How do I do domains, hosting, all the techy stuff?
This is not my forte, to be honest – I tend to just muddle through. You need a few things:
- domain name (this is the address i.e. sexblog.com or what have you). The main thing to consider here is anonymity (if that matters to you). If you want to be anonymous, you need a .com domain, not a .co.uk – that way you can also buy domain protection so people can’t do a WhoIs lookup and then turn up at your house in their pants. If you’re super-careful, you can get someone you trust to register the domain for you to their address. Make sure they’re not a douchebag, though, or the sort of person who’ll switch it to point at cat pictures for a laugh, thus killing your blog traffic.
- hosting (this is the place where your blog will ‘live’ – like on a server or something or in the cloud I don’t know I’m not a fucking genius). I know nothing about this, but it’s relatively easy to set up – you can often buy your domain and hosting from the same place. BEWARE hosting companies who are massive arseholes, and have terms that prohibit adult content. I had one of these and one day they just ditched my entire blog and I had to cry and panic a bit before I could make it exist again, but on a different server.
- a platform. This might be wordpress, like my blog, or something else. I’d advise you focus more on what it does than what it looks like, but I am shit at visual stuff, so what do I know?
For more info on this, you should check out this great step-by-step guide that Molly produced a while back. It’s great, and will guide you through some of the steps to setting up a sex blog.
Here’s a piece of more personal advice: if you’re not very techy then bear this in mind when you set up your site. There are some bloody lovely people who will help you and give you tips etc when you’re setting it up, but remember that if you ask for something really complicated (or have a site set-up that requires more understanding of code than you’re comfortable with) then know that if something breaks you won’t be able to be your own tech support. I have help with my site, and it’s fantastic, but it’s also frustrating sometimes because I just want to change this TINY little thing, and I have to wait for the person who helps me to become available and it turns out he’s not omnipotent, which is a bummer.
How do I promote my sex blog?
This is less a ‘how long’s a piece of string?’ question than a ‘what the hell do I do with all this string and oh my God now I’m tangled in string and I can’t escape’ question. There are a million and one different ways to promote your sex blog, of which here are a tiny few:
- Get on social networks (see below for more on this). And go be funny. And sexy. And whatever else you want to be. But don’t just go ‘oh look here’s a link’ because people will think you’re boring. Also, because social networks are supposed to be FUN, not just places where everyone goes to shout their names into the ether. You wouldn’t go to a networking event and just shout ‘HI I’M BOB SMITH AND I AM LOOKING FOR CONSULTANCY WORK’ would you? No: you’d eat the free croissants and bitch about crappy powerpoint and THEN say you’re looking for work. Way better.
- Promote your posts more than once.
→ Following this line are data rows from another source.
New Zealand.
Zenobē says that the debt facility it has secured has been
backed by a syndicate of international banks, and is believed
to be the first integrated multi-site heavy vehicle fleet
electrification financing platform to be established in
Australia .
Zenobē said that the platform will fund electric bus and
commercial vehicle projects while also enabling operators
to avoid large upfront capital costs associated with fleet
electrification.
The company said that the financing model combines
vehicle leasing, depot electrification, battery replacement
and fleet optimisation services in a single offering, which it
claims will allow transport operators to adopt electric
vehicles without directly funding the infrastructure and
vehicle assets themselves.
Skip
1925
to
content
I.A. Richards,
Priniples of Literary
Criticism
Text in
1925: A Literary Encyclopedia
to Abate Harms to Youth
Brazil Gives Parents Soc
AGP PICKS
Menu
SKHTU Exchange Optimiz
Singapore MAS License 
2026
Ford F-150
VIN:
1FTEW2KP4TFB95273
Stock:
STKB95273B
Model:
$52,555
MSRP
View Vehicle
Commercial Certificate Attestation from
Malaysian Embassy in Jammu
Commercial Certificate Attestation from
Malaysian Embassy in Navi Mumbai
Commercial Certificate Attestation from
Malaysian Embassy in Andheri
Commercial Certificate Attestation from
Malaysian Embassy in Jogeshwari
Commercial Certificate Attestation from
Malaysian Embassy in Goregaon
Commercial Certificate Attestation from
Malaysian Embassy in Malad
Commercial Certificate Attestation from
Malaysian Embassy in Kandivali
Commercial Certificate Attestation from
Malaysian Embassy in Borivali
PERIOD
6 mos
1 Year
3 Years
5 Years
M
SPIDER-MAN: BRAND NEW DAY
There’s fierce debate amongst social media ninjas about how often you should promote any individual post. Once? Twice? Ten times? The answer is: as often as you think you need to without fucking everyone off. I generally post each link on Twitter twice, at different times of the day, and on Facebook once. But that’s not the whole story because I also use Facebook and Twitter to promote older posts. A blog post doesn’t disappear just because it’s a year old, and remember that much of your audience (if you’re building it) won’t have seen your earliest stuff. Feel free to chuck the links out there again months or even years later.
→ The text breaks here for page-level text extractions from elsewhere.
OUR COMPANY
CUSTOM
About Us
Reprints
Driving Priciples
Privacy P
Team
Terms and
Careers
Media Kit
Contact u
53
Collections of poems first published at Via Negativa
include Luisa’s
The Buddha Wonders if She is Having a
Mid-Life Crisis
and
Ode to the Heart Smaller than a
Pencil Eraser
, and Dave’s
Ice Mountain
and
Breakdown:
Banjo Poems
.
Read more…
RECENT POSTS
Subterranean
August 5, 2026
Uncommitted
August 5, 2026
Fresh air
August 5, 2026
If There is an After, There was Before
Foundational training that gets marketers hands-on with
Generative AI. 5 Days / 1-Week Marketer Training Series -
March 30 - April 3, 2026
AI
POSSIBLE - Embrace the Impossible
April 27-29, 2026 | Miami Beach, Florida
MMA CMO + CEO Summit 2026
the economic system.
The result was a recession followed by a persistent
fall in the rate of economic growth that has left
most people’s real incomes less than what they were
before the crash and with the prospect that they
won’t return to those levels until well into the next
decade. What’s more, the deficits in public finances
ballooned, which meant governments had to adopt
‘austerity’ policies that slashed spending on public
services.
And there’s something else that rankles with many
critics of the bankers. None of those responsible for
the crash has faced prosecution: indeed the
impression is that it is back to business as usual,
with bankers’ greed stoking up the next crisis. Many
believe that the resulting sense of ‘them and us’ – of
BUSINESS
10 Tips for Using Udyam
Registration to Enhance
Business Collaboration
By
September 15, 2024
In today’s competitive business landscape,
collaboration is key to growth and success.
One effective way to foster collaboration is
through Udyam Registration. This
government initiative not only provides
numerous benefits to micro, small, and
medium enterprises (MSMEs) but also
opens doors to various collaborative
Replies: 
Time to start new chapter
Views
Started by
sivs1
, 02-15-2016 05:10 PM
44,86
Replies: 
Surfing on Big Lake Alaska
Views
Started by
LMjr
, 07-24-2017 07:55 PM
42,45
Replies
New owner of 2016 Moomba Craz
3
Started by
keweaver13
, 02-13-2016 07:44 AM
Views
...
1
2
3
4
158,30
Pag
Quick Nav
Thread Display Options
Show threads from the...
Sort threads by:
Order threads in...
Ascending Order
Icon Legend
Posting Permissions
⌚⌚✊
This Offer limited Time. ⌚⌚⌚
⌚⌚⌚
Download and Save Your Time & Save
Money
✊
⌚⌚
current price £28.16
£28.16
- Guest blog for other people. Pick a bunch of bloggers who write about similar things to you, and offer to write guest blogs for them. Most of them will say ‘hell yes’ and – if they’re big bloggers, some of them will pay you (I will pay you, please pitch me). More importantly, when you write a guest blog, make sure that you’ve got some great content ready when your guest blog goes live, so people arrive at your site and go ‘wow!’ If you get a guest blog published and suddenly hundreds of people descend on your site, you don’t want them to be confronted by a ‘sorry I’m taking a blogging break this week!’ post. If you care a shitload about traffic, pick your guest blogs carefully. You don’t want to spend two hours writing something that only gets you a few visits. How many visits can you expect? Depends on the audience that blogger has, and how popular your post is. Most people who guest blog for me will get 2-300 clickthroughs from their post within the first couple of days, and if their post is popular with search they’ll keep getting clicks indefinitely.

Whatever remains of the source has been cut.